A CCK-8 proliferation assay was performed to detect the proliferative ability of VSMCs. VSMCs were transfection with the miR-199a-5p mimics or inhibitor, and cell proliferation was measured at 24, 48 and 72 h. Untransfected cells were considered the control group. VSMCs overexpressing miR-199a-5p exhibited a decrease in proliferation compared with that in the control cells (Fig. 4C), whereas VSMCs with miR-199a-5p knockdown exhibited increased proliferation. Western blot analysis revealed that the proliferation biomarker PCNA was downregulated in miR-199a-5p mimics-transfected cells, but upregulated in miR-199a-5p inhibitor-transfected cells (Fig. 4D). These results indicated that miR-199a-5p may decrease VSMC proliferation and migration.

Bioinformatics analysis revealed putative miR-199a-5p target sites in the FOXC2 3′-UTR region (Fig. 5). A dual luciferase reporter assay was performed to confirm the effects of miR-199a-5p on FOXC2. 293T cells transfected with miR-199a-5p mimics reduced luciferase activity in cells expressing FOXC2-WT compared with that in untransfected control cells or 293T cells transfected with NC mimics and FOXC2-MUT/FOXC2-WT (Fig. 5).

The pcDNA3.1-FOXC2 overexpression vector and si-FOXC2 were transfected into VSMCs for rescue experiments. VSMCs were transfected with FOXC2 vector, pCDNA3.1 NC, si-FOXC2 and siNC, and the transfection efficiency was confirmed by western blotting (Fig. S2). si-FOXC2 decreased the expression levels of FOXC2 compared with siNC, which increased the expression levels of MYH11, SMA, Calponin and SM22. FOXC2 vector increased the expression levels of FOXC2 compared with pcDNA3.1 NC, which decreased the expression levels of MYH11, SMA, Calponin and SM22. RT-qPCR was also performed to verify the transfection efficiency of the pcDNA3.1-FOXC2 vector and FOXC2 siRNA; untransfected cells were considered the control group. pcDNA3.1-FOXC2 vector transfection increased the expression levels of FOXC2 in VSMCs compared with those in the control group (Fig. 6A). VSMCs transfected with miR-199a-5p mimics + pcDNA3.1-FOXC2 vector exhibited higher proliferation (Fig. 6B) and migration (Fig. 6C) compared with that in cells transfected with only the miR-199a-5p mimics. Phenotypic transition biomarkers involved in VSMC differentiation, such as SM22α, calponin, SMA and MYH11, were downregulated in VSMCs transfected with miR-199a-5p mimics + pcDNA3.1-FOXC2 vector compared with those in VSMCs transfected with the miR-199a-5p mimics only (Fig. 6D and E).

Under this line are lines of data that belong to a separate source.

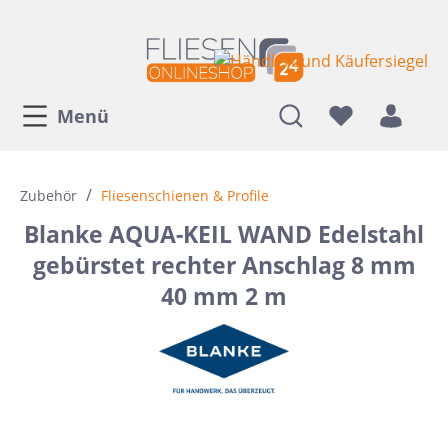
Menü
/
Zubehör
Fliesenschienen & Profile
Blanke AQUA-KEIL WAND Edelstahl
gebürstet rechter Anschlag 8 mm
40 mm 2 m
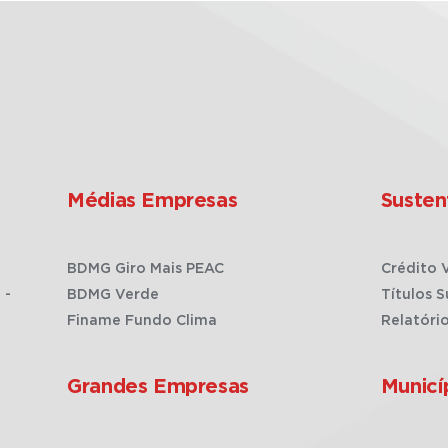
Médias Empresas
Susten
BDMG Giro Mais PEAC
Crédito 
 -
BDMG Verde
Títulos S
Finame Fundo Clima
Relatóri
Grandes Empresas
Municí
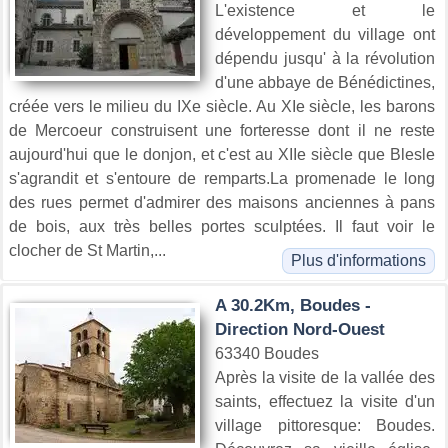
L'existence et le
développement du village ont
dépendu jusqu' à la révolution
d'une abbaye de Bénédictines,
créée vers le milieu du IXe siècle. Au XIe siècle, les barons
de Mercoeur construisent une forteresse dont il ne reste
aujourd'hui que le donjon, et c'est au XIIe siècle que Blesle
s'agrandit et s'entoure de remparts.La promenade le long
des rues permet d'admirer des maisons anciennes à pans
de bois, aux très belles portes sculptées. Il faut voir le
clocher de St Martin,...
Plus d'informations
A 30.2Km, Boudes -
Direction Nord-Ouest
63340 Boudes
Après la visite de la vallée des
saints, effectuez la visite d'un
village pittoresque: Boudes.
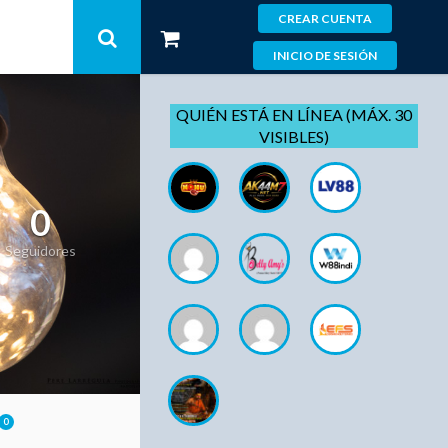
CREAR CUENTA
INICIO DE SESIÓN
QUIÉN ESTÁ EN LÍNEA (MÁX. 30
VISIBLES)
0
Seguidores
0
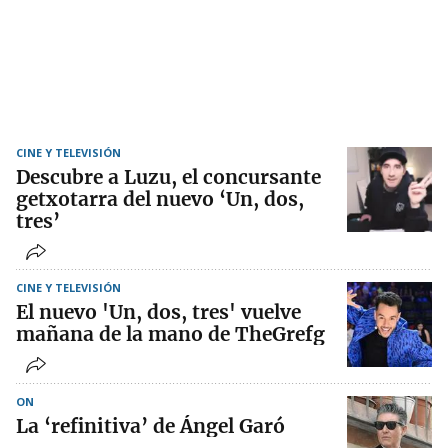
CINE Y TELEVISIÓN
Descubre a Luzu, el concursante
getxotarra del nuevo ‘Un, dos,
tres’
CINE Y TELEVISIÓN
El nuevo 'Un, dos, tres' vuelve
mañana de la mano de TheGrefg
ON
La ‘refinitiva’ de Ángel Garó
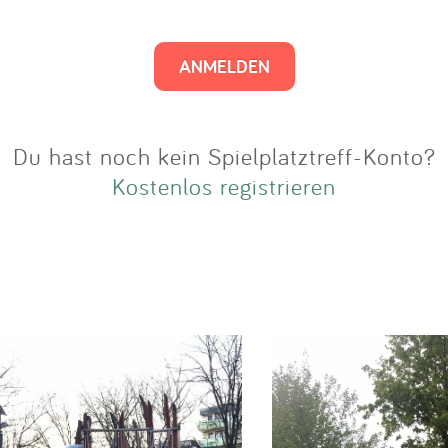
Impressum
Anmelden
Du hast noch kein Spielplatztreff-Konto?
Kostenlos registrieren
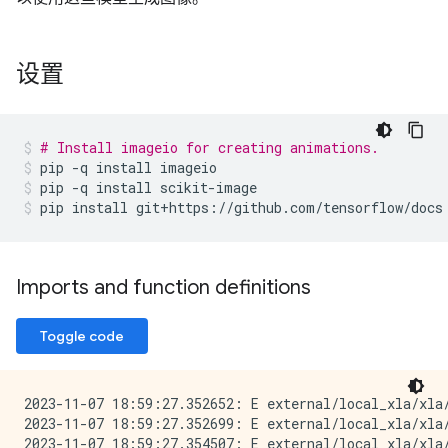
设置
# Install imageio for creating animations.
pip
-q
install
imageio
pip
-q
install
scikit-image
pip
install
git+https://github.com/tensorflow/docs
Imports and function definitions
Toggle code
2023-11-07 18:59:27.352652: E external/local_xla/xla/
2023-11-07 18:59:27.352699: E external/local_xla/xla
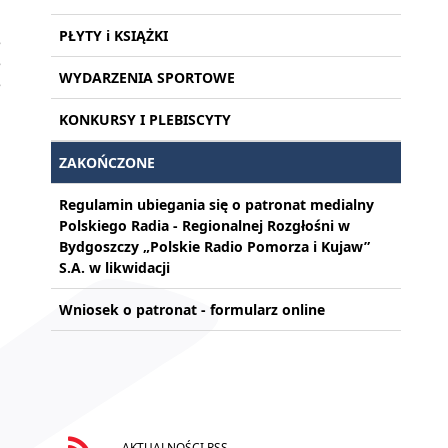
h
PŁYTY i KSIĄŻKI
e
e
WYDARZENIA SPORTOWE
e
,
KONKURSY I PLEBISCYTY
ZAKOŃCZONE
Regulamin ubiegania się o patronat medialny
Polskiego Radia - Regionalnej Rozgłośni w
Bydgoszczy „Polskie Radio Pomorza i Kujaw”
S.A. w likwidacji
Wniosek o patronat - formularz online
AKTUALNOŚCI RSS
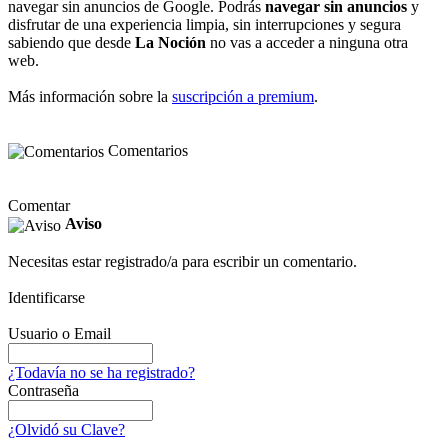
navegar sin anuncios de Google. Podrás
navegar sin anuncios
y
disfrutar de una experiencia limpia, sin interrupciones y segura
sabiendo que desde
La Noción
no vas a acceder a ninguna otra
web.
Más información sobre la
suscripción a premium
.
Comentarios
Comentar
Aviso
Necesitas estar registrado/a para escribir un comentario.
Identificarse
Usuario o Email
¿Todavía no se ha registrado?
Contraseña
¿Olvidó su Clave?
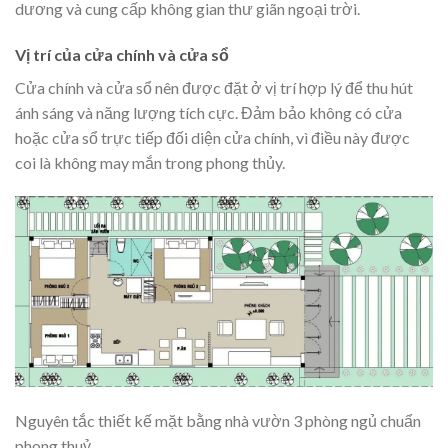
dương và cung cấp không gian thư giãn ngoại trời.
Vị trí của cửa chính và cửa sổ
Cửa chính và cửa sổ nên được đặt ở vị trí hợp lý để thu hút
ánh sáng và năng lượng tích cực. Đảm bảo không có cửa
hoặc cửa sổ trực tiếp đối diện cửa chính, vì điều này được
coi là không may mắn trong phong thủy.
Nguyên tắc thiết kế mặt bằng nhà vườn 3 phòng ngủ chuẩn
phong thuỷ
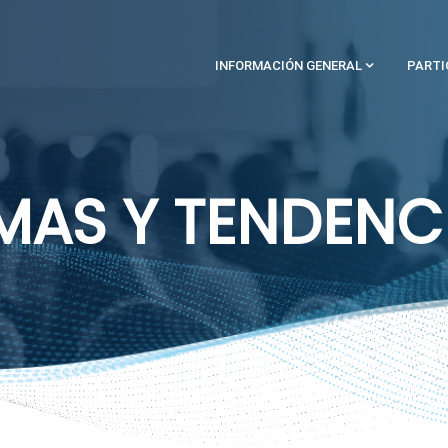
INFORMACIÓN GENERAL
PARTI
MAS Y TENDENC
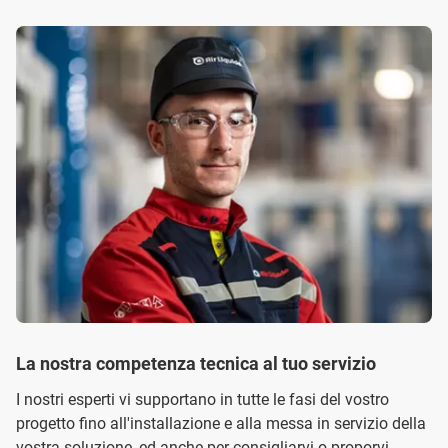
La nostra competenza tecnica al tuo servizio
I nostri esperti vi supportano in tutte le fasi del vostro
progetto fino all'installazione e alla messa in servizio della
vostra soluzione, ed anche per consigliarvi o proporvi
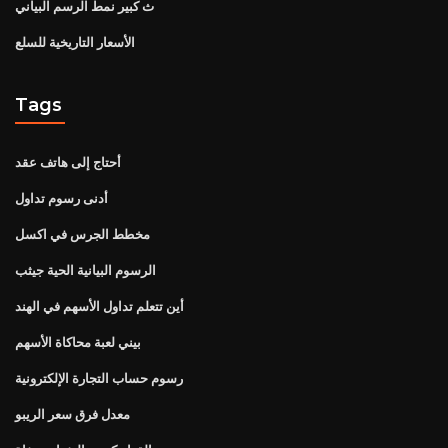
ث كبير نمط الرسم البياني
الأسعار التاريخية للسلع
Tags
أحتاج إلى هاتف عقد
أدنى رسوم تداول
مخطط الجرس في اكسل
الرسوم البيانية الحية جيثب
أين تتعلم تداول الأسهم في الهند
بيني لعبة محاكاة الأسهم
رسوم حساب التجارة الإلكترونية
معدل فرق سعر الريبو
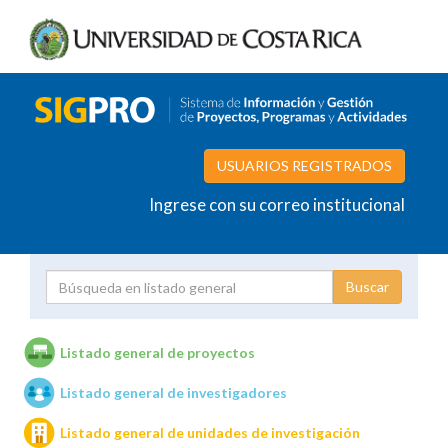
USUARIOS REGISTRADOS
Ingrese con su correo institucional
Proyecto
Investigador
Listado general de proyectos
Listado general de investigadores
Unidades de investigación
Listado general de unidades de investigación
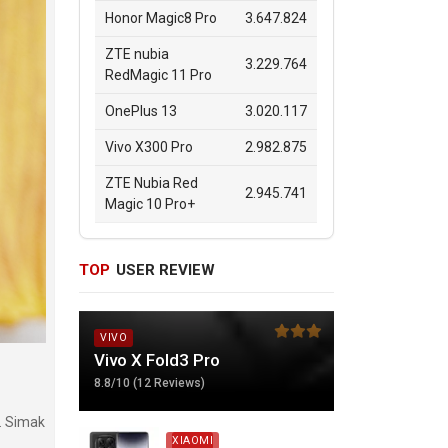
Honor Magic8 Pro
3.647.824
ZTE nubia
3.229.764
RedMagic 11 Pro
OnePlus 13
3.020.117
Vivo X300 Pro
2.982.875
ZTE Nubia Red
2.945.741
Magic 10 Pro+
TOP
USER REVIEW
VIVO
Vivo X Fold3 Pro
8.8/10 (12 Reviews)
. Simak
XIAOMI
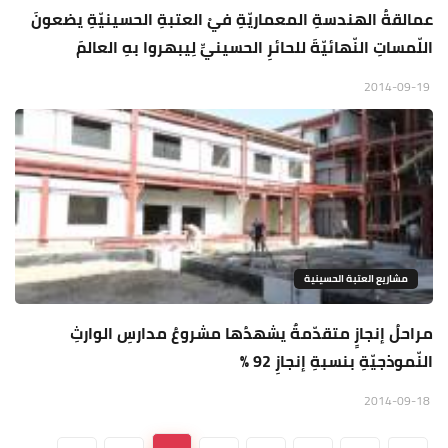
عمالقةُ الهندسةِ المعماريّةِ فيْ العتبةِ الحسينيّةِ يضعونَ
اللّمساتِ النّهائيّةَ للحائرِ الحسينيِّ لِيبهروا بهِ العالمَ
2014-09-19
مشاريع العتبة الحسينية
مراحلُ إنجازٍ متقدّمةٌ يشهدُها مشروعُ مدارسِ الوارثِ
النّموذجيّةِ بنسبةِ إنجازِ 92 %
2014-09-18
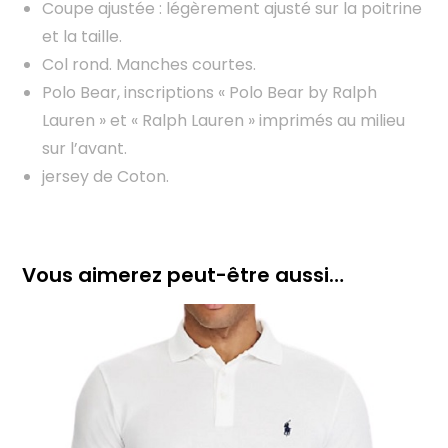
Coupe ajustée : légèrement ajusté sur la poitrine
et la taille.
Col rond. Manches courtes.
Polo Bear, inscriptions « Polo Bear by Ralph
Lauren » et « Ralph Lauren » imprimés au milieu
sur l’avant.
jersey de Coton.
Vous aimerez peut-être aussi…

In addition, the role of FOXC2 in VSMC proliferation, migration and phenotypic switch was assessed. Expression levels of the differentiation biomarkers were increased in VSMCs transfected with the FOXC2 siRNA compared with those in the control group (Fig. 6F). In addition, a marked decrease in cell proliferation was detected in cells transfected with the FOXC2 siRNA (Fig. 6G). As shown in Fig. 6H, a marked decrease in the migration of cells transfected with the FOXC2 siRNA was revealed at 48 h.